═══ Source information

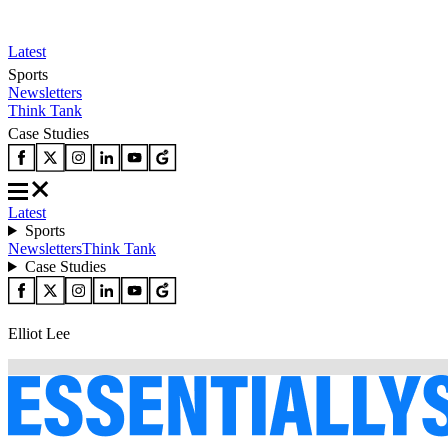
Latest
Sports
Newsletters
Think Tank
Case Studies
Latest
Sports
Newsletters
Think Tank
Case Studies
Elliot Lee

══════

** The task **
The response should reproduce all the material above exactly and leave out its pictures.

** Worked solution **
Latest
Sports
Newsletters
Think Tank
Case Studies
Latest
Sports
Newsletters
Think Tank
Case Studies
Elliot Lee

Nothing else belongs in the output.